*EXERCISE INPUTS:*
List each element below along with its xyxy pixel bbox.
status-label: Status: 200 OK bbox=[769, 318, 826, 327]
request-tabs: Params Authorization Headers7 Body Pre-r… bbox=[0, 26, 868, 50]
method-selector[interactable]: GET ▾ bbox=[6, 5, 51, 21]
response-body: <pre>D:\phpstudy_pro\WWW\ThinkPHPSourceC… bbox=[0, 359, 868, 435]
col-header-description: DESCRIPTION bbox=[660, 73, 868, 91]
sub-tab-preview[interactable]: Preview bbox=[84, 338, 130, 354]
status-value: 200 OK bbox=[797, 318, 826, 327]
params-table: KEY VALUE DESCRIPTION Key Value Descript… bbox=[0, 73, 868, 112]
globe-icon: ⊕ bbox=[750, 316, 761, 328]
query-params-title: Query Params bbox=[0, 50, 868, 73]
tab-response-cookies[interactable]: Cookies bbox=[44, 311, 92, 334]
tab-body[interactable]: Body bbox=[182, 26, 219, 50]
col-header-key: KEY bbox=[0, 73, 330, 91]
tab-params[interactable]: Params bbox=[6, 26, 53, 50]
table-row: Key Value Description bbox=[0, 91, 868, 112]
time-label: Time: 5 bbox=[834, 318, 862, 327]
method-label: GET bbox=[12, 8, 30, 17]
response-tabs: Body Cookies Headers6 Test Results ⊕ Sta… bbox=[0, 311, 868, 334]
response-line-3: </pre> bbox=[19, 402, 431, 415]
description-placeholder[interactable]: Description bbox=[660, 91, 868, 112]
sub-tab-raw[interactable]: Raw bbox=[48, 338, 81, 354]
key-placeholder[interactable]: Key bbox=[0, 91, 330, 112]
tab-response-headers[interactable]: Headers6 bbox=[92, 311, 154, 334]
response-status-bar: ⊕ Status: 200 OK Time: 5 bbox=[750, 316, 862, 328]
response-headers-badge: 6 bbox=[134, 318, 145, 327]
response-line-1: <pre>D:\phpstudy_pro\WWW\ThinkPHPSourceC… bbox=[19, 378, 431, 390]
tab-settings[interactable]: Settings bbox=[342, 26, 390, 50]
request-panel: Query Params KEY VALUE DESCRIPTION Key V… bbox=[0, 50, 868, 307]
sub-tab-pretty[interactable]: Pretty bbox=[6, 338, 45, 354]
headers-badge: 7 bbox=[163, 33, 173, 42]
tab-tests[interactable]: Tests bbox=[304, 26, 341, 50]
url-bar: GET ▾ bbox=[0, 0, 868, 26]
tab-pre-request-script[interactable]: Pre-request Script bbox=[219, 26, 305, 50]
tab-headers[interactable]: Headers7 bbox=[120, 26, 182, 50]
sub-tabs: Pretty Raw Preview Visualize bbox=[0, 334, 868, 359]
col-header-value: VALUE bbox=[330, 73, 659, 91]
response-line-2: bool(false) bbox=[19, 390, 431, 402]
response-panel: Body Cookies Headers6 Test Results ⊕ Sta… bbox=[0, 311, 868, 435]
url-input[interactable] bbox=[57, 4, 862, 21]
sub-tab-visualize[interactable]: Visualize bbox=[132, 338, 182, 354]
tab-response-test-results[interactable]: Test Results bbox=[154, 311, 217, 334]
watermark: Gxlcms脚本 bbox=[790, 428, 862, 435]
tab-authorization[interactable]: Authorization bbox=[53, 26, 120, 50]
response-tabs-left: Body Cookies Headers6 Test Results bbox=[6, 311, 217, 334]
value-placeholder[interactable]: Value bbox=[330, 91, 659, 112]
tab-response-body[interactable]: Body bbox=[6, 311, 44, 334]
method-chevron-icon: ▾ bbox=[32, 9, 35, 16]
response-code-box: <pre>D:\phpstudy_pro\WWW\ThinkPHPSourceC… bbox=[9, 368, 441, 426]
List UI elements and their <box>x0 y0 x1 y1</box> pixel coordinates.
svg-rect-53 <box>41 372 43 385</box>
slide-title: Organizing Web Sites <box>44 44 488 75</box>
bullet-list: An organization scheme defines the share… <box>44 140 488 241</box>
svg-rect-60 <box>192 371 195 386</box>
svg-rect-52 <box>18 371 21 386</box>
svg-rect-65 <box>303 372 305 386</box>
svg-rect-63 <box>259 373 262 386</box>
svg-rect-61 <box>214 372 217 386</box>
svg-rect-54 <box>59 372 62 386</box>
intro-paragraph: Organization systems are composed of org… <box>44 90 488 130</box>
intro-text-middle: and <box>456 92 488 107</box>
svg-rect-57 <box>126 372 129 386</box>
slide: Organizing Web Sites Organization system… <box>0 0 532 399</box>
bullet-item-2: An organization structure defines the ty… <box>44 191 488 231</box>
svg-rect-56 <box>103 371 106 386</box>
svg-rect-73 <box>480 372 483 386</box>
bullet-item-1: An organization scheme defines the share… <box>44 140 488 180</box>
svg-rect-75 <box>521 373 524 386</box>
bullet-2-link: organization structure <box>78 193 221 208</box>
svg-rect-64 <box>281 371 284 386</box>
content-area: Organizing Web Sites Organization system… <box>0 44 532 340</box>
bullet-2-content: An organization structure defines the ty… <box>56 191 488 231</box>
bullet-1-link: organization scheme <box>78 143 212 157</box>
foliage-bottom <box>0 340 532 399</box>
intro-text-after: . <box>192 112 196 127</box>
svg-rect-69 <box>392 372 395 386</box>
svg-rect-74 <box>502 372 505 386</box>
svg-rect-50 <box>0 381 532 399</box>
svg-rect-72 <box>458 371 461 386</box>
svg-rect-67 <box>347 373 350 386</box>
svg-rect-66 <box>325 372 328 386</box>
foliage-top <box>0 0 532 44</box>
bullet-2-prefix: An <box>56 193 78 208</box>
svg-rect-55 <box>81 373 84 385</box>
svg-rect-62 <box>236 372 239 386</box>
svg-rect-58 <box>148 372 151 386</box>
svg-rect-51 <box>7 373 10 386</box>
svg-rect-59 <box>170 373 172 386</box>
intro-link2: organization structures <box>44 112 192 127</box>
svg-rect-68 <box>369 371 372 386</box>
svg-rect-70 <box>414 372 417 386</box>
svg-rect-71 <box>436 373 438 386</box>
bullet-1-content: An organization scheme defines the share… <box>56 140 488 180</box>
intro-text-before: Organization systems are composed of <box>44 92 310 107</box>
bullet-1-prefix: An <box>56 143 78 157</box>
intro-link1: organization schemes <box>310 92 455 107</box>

*TASK OBJECTIVE:* Copy the data above. Keep each line exact.

*RESULT FOR THIS TASK:*
List each element below along with its xyxy pixel bbox.
status-label: Status: 200 OK bbox=[769, 318, 826, 327]
request-tabs: Params Authorization Headers7 Body Pre-r… bbox=[0, 26, 868, 50]
method-selector[interactable]: GET ▾ bbox=[6, 5, 51, 21]
response-body: <pre>D:\phpstudy_pro\WWW\ThinkPHPSourceC… bbox=[0, 359, 868, 435]
col-header-description: DESCRIPTION bbox=[660, 73, 868, 91]
sub-tab-preview[interactable]: Preview bbox=[84, 338, 130, 354]
status-value: 200 OK bbox=[797, 318, 826, 327]
params-table: KEY VALUE DESCRIPTION Key Value Descript… bbox=[0, 73, 868, 112]
globe-icon: ⊕ bbox=[750, 316, 761, 328]
query-params-title: Query Params bbox=[0, 50, 868, 73]
tab-response-cookies[interactable]: Cookies bbox=[44, 311, 92, 334]
tab-body[interactable]: Body bbox=[182, 26, 219, 50]
col-header-key: KEY bbox=[0, 73, 330, 91]
tab-params[interactable]: Params bbox=[6, 26, 53, 50]
table-row: Key Value Description bbox=[0, 91, 868, 112]
time-label: Time: 5 bbox=[834, 318, 862, 327]
method-label: GET bbox=[12, 8, 30, 17]
response-tabs: Body Cookies Headers6 Test Results ⊕ Sta… bbox=[0, 311, 868, 334]
response-line-3: </pre> bbox=[19, 402, 431, 415]
description-placeholder[interactable]: Description bbox=[660, 91, 868, 112]
sub-tab-raw[interactable]: Raw bbox=[48, 338, 81, 354]
key-placeholder[interactable]: Key bbox=[0, 91, 330, 112]
tab-response-headers[interactable]: Headers6 bbox=[92, 311, 154, 334]
response-status-bar: ⊕ Status: 200 OK Time: 5 bbox=[750, 316, 862, 328]
response-headers-badge: 6 bbox=[134, 318, 145, 327]
response-line-1: <pre>D:\phpstudy_pro\WWW\ThinkPHPSourceC… bbox=[19, 378, 431, 390]
tab-settings[interactable]: Settings bbox=[342, 26, 390, 50]
request-panel: Query Params KEY VALUE DESCRIPTION Key V… bbox=[0, 50, 868, 307]
sub-tab-pretty[interactable]: Pretty bbox=[6, 338, 45, 354]
headers-badge: 7 bbox=[163, 33, 173, 42]
tab-tests[interactable]: Tests bbox=[304, 26, 341, 50]
url-bar: GET ▾ bbox=[0, 0, 868, 26]
tab-pre-request-script[interactable]: Pre-request Script bbox=[219, 26, 305, 50]
tab-headers[interactable]: Headers7 bbox=[120, 26, 182, 50]
sub-tabs: Pretty Raw Preview Visualize bbox=[0, 334, 868, 359]
col-header-value: VALUE bbox=[330, 73, 659, 91]
response-line-2: bool(false) bbox=[19, 390, 431, 402]
response-panel: Body Cookies Headers6 Test Results ⊕ Sta… bbox=[0, 311, 868, 435]
url-input[interactable] bbox=[57, 4, 862, 21]
sub-tab-visualize[interactable]: Visualize bbox=[132, 338, 182, 354]
tab-response-test-results[interactable]: Test Results bbox=[154, 311, 217, 334]
watermark: Gxlcms脚本 bbox=[790, 428, 862, 435]
tab-authorization[interactable]: Authorization bbox=[53, 26, 120, 50]
response-tabs-left: Body Cookies Headers6 Test Results bbox=[6, 311, 217, 334]
value-placeholder[interactable]: Value bbox=[330, 91, 659, 112]
tab-response-body[interactable]: Body bbox=[6, 311, 44, 334]
method-chevron-icon: ▾ bbox=[32, 9, 35, 16]
response-code-box: <pre>D:\phpstudy_pro\WWW\ThinkPHPSourceC… bbox=[9, 368, 441, 426]
List UI elements and their <box>x0 y0 x1 y1</box> pixel coordinates.
svg-rect-53 <box>41 372 43 385</box>
slide-title: Organizing Web Sites <box>44 44 488 75</box>
bullet-list: An organization scheme defines the share… <box>44 140 488 241</box>
svg-rect-60 <box>192 371 195 386</box>
svg-rect-52 <box>18 371 21 386</box>
svg-rect-65 <box>303 372 305 386</box>
svg-rect-63 <box>259 373 262 386</box>
svg-rect-61 <box>214 372 217 386</box>
svg-rect-54 <box>59 372 62 386</box>
intro-paragraph: Organization systems are composed of org… <box>44 90 488 130</box>
intro-text-middle: and <box>456 92 488 107</box>
svg-rect-57 <box>126 372 129 386</box>
slide: Organizing Web Sites Organization system… <box>0 0 532 399</box>
bullet-item-2: An organization structure defines the ty… <box>44 191 488 231</box>
svg-rect-56 <box>103 371 106 386</box>
svg-rect-73 <box>480 372 483 386</box>
bullet-item-1: An organization scheme defines the share… <box>44 140 488 180</box>
svg-rect-75 <box>521 373 524 386</box>
bullet-2-link: organization structure <box>78 193 221 208</box>
svg-rect-64 <box>281 371 284 386</box>
content-area: Organizing Web Sites Organization system… <box>0 44 532 340</box>
bullet-2-content: An organization structure defines the ty… <box>56 191 488 231</box>
bullet-1-link: organization scheme <box>78 143 212 157</box>
foliage-bottom <box>0 340 532 399</box>
intro-text-after: . <box>192 112 196 127</box>
svg-rect-69 <box>392 372 395 386</box>
svg-rect-74 <box>502 372 505 386</box>
svg-rect-50 <box>0 381 532 399</box>
svg-rect-72 <box>458 371 461 386</box>
svg-rect-67 <box>347 373 350 386</box>
svg-rect-66 <box>325 372 328 386</box>
foliage-top <box>0 0 532 44</box>
bullet-2-prefix: An <box>56 193 78 208</box>
svg-rect-55 <box>81 373 84 385</box>
svg-rect-62 <box>236 372 239 386</box>
svg-rect-58 <box>148 372 151 386</box>
svg-rect-51 <box>7 373 10 386</box>
svg-rect-59 <box>170 373 172 386</box>
intro-link2: organization structures <box>44 112 192 127</box>
svg-rect-68 <box>369 371 372 386</box>
svg-rect-70 <box>414 372 417 386</box>
svg-rect-71 <box>436 373 438 386</box>
bullet-1-content: An organization scheme defines the share… <box>56 140 488 180</box>
intro-text-before: Organization systems are composed of <box>44 92 310 107</box>
bullet-1-prefix: An <box>56 143 78 157</box>
intro-link1: organization schemes <box>310 92 455 107</box>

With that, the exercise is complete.